Apesar de muita gente acusar Euclides da Cunha de ter sido um “vaselina” e de só ter sido tolerado no front de Canudos por fazer o discurso que interessava ao exército e à República (sabe-se de outros repórteres que, por terem outra leitura dos fatos, não puderam permanecer cobrindo o massacre) seu texto é de uma beleza única. Quem ainda não se atreveu a ler Os Sertões deveria fazê-lo.
Curiosa a coincidência de, tanto o Conselheiro como o Euclides terem sido traídos por suas mulheres. Os chifres fizeram do Conselheiro um místico e do Euclides um imortal. Por falar em chifres, não se fala em outra coisa aqui no sertão. Em qualquer papo que se ouça está lá a metáfora com pontas. Um verso recitado por um pedinte ali na feira concluia afirmando que não há família que não tenha pelo menos um corno em seu meio.
É provável que o sexismo e que o machismo brutal dessas regiões seja apenas uma reação desesperada diante da própria deslealdade e um tipo de horror diante da hipótese de ser traído. Aliás, a relação intersexos por aqui (apesar dos aparentes chamegos) parece ser tão progressista quanto aquela dos vilarejos montanhosos do Azerbaijão.

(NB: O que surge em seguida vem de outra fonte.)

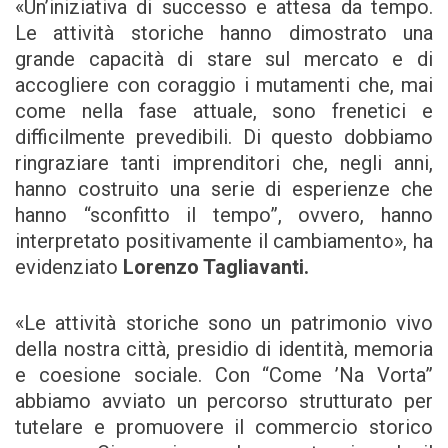
«Un’iniziativa di successo e attesa da tempo.
Le attività storiche hanno dimostrato una
grande capacità di stare sul mercato e di
accogliere con coraggio i mutamenti che, mai
come nella fase attuale, sono frenetici e
difficilmente prevedibili. Di questo dobbiamo
ringraziare tanti imprenditori che, negli anni,
hanno costruito una serie di esperienze che
hanno “sconfitto il tempo”, ovvero, hanno
interpretato positivamente il cambiamento», ha
evidenziato
Lorenzo Tagliavanti.
«Le attività storiche sono un patrimonio vivo
della nostra città, presidio di identità, memoria
e coesione sociale. Con “Come ’Na Vorta”
abbiamo avviato un percorso strutturato per
tutelare e promuovere il commercio storico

Com a mala posta sobre a poeira da estrada a espera de um ônibus (que talvez já tenha passado) e os olhos mergulhados nos espinheiros de um Xiquexique, tento interpretar melhor a frase de J.J.Audubon que diz: “O autêntico conservador é aquele que sabe que o mundo não é uma herânça dos seus pais, mas um empréstimo dos seus filhos.”